When I use the seafile client on any Windows machine I like to encrypt seafile-data with the standard NTFS encryption methods to avoid any surprises in the future. It’s quite a simple thing to do, I think this should be enabled by default on all windows installations.
Why? What about those that don’t want filesystem-level encryption?
Just add a checkbox for that. Why would you not want to encrypt login tokens and other sensitive information?
Encryption should be folder based not application based (encrypt all user folders, not just seafile).
Even better, use Bitlocker if you want real protection on Windows.
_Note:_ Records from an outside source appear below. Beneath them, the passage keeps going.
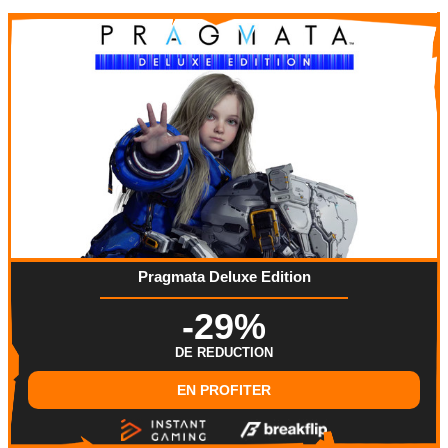
Pragmata Deluxe Edition
-29%
DE REDUCTION
EN PROFITER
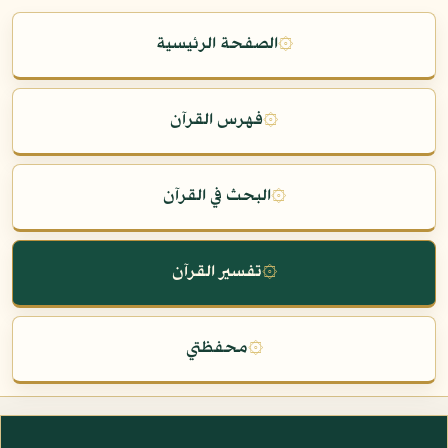
۞
الصفحة الرئيسية
۞
فهرس القرآن
۞
البحث في القرآن
۞
تفسير القرآن
۞
محفظتي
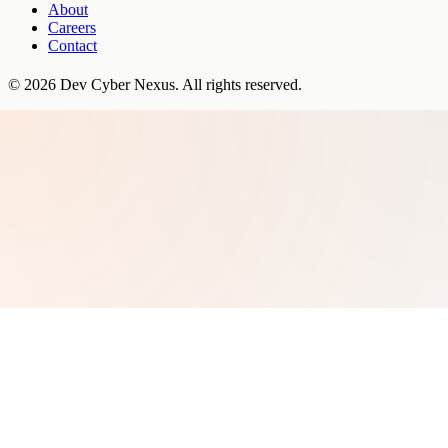
About
Careers
Contact
©
2026
Dev Cyber Nexus
. All rights reserved.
This is mutually exclusive. Protection on windows is impossible, especially on Windows 10.
Since Snowden we all know that Bitlocker recovery keys are stored in the onedrive cloud. Bitlocker is closed-source, so nobody knows what’s behind the scenes.
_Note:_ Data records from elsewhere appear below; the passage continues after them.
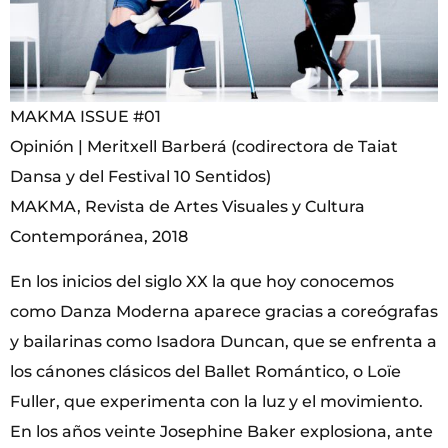
MAKMA ISSUE #01
Opinión | Meritxell Barberá (codirectora de Taiat
Dansa y del Festival 10 Sentidos)
MAKMA, Revista de Artes Visuales y Cultura
Contemporánea, 2018
En los inicios del siglo XX la que hoy conocemos
como Danza Moderna aparece gracias a coreógrafas
y bailarinas como Isadora Duncan, que se enfrenta a
los cánones clásicos del Ballet Romántico, o Loïe
Fuller, que experimenta con la luz y el movimiento.
En los años veinte Josephine Baker explosiona, ante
If you want a bit security on Windows: Use VeraCrypt - it’s open source. But what if Windows sends your decrypted data from RAM into the cloud?
Only solution: Use an open-source OS (e.g. Debian) with dm-crypt.
This is antiNSA encryption you are talking about, what i am talking about is “normal” encryption which is enough to protect business secrets and home files - that BitLocker is.
EFS (sometimes called NTFS encryption) is neither, just too many vectors if it is not a systemwide thing.
I think you are missing the point, I am talking about someone getting a hold of access tokens delegated to a specific client, not necesarily the NSA or the illuminati trying to target you. EFS is easy to setup (it’s totally transparent) and it uses secure cyphers, that is a world of a difference between having transparent encryption for access keys and having them in plain text. irrc Google Chrome uses EFS to encrypt API keys, as well as the Lastpass Chrome extension.